**** Dataset records ****

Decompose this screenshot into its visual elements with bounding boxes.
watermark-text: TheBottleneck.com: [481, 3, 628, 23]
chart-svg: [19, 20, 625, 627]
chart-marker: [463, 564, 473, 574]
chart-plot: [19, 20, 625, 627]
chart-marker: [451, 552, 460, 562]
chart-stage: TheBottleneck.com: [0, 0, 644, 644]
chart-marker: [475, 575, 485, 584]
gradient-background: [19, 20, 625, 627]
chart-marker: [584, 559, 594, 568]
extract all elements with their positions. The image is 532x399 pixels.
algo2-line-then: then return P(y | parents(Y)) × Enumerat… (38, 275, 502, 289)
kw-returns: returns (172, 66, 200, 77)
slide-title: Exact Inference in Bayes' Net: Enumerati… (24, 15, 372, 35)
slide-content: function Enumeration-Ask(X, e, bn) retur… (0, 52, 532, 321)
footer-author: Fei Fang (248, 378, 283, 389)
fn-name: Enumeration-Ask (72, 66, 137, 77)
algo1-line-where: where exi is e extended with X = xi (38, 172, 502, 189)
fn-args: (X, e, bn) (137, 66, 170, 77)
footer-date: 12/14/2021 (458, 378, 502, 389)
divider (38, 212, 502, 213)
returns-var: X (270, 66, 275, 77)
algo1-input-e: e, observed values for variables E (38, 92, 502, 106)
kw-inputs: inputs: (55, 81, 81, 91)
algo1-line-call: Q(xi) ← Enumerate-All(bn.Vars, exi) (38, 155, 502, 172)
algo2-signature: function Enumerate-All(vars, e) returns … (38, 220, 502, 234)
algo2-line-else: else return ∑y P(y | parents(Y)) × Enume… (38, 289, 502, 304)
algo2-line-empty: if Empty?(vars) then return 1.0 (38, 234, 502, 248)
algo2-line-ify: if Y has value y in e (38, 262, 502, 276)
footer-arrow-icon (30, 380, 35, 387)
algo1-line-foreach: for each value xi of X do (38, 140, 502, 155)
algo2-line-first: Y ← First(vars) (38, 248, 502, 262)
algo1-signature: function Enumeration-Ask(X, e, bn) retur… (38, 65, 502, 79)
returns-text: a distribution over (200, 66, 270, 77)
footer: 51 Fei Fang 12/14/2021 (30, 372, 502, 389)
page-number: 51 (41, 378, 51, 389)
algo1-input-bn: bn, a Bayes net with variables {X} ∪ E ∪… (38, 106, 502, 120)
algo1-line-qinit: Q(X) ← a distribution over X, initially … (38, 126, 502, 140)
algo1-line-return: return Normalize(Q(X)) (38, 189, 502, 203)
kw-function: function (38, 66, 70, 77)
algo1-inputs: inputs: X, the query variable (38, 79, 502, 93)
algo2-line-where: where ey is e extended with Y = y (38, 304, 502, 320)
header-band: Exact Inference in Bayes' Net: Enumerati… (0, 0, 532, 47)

****
**** Dataset records ****

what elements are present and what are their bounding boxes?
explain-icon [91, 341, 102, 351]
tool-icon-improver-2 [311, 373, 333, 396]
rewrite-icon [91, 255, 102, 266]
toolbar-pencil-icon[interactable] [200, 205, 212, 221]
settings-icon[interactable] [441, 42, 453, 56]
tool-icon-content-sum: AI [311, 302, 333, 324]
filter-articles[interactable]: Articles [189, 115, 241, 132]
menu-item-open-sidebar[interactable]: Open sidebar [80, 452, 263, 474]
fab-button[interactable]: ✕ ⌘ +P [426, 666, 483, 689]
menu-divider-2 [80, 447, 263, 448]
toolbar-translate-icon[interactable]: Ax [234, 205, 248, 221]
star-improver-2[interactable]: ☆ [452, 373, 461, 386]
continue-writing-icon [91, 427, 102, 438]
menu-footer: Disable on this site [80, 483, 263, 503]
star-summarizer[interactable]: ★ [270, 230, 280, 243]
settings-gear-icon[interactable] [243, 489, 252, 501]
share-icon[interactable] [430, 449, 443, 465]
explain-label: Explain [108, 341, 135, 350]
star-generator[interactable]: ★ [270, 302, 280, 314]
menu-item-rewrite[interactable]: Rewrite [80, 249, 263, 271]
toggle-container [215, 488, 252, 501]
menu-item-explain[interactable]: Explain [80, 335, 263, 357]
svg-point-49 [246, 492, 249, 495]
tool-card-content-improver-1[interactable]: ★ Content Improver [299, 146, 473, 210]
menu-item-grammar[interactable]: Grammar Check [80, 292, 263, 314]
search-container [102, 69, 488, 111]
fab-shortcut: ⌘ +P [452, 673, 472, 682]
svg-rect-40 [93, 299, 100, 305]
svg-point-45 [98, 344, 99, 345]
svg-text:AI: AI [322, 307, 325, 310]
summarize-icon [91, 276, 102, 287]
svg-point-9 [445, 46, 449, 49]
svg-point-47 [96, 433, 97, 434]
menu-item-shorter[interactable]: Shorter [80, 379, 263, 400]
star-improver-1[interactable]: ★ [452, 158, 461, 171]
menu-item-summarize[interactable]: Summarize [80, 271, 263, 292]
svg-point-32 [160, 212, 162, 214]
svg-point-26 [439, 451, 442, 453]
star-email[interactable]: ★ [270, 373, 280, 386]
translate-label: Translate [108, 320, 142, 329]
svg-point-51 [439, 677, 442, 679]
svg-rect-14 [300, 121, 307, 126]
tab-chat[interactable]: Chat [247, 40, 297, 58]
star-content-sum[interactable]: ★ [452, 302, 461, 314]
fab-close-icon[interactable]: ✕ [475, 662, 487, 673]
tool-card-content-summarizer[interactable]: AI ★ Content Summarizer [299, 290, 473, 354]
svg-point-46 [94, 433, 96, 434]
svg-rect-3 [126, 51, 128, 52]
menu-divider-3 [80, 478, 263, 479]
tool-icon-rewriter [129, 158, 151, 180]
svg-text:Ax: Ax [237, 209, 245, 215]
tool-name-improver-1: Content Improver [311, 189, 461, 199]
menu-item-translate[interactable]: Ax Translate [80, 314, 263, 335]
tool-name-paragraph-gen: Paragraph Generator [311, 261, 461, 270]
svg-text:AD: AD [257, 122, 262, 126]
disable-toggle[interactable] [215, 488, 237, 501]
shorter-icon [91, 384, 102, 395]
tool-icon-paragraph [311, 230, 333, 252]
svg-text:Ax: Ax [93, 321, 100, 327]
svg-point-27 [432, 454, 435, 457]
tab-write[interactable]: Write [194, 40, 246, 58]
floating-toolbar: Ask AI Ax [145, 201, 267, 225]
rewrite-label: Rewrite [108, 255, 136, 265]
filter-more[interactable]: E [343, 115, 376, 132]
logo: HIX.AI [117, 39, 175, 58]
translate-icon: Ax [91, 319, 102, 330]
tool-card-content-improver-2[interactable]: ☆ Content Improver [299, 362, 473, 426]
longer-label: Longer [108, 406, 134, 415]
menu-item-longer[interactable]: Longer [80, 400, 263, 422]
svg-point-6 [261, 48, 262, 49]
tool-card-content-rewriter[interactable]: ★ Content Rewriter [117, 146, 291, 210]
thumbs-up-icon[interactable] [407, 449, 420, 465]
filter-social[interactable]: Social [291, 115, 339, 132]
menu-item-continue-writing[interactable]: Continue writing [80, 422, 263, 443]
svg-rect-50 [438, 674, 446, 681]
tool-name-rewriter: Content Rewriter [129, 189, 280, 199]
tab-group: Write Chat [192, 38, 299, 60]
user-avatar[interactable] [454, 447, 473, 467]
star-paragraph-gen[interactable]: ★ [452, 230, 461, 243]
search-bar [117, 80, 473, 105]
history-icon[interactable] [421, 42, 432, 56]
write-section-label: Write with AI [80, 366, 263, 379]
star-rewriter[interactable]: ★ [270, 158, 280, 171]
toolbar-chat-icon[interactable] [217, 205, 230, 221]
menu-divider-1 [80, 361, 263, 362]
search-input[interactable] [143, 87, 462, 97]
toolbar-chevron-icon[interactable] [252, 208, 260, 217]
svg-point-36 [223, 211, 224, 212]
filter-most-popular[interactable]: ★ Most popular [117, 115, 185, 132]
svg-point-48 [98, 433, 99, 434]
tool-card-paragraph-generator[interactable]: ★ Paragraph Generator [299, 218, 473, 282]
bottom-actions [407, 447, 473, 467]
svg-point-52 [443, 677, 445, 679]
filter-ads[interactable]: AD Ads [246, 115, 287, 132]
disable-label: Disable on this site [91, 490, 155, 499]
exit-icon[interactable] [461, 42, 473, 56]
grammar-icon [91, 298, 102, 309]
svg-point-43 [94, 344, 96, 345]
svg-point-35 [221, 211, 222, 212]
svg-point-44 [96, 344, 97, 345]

****

» **Exercise directions**
Search the preceding listing for "toggle", then copy every line that holds it.

» **Response below**
toggle-container [215, 488, 252, 501]
disable-toggle[interactable] [215, 488, 237, 501]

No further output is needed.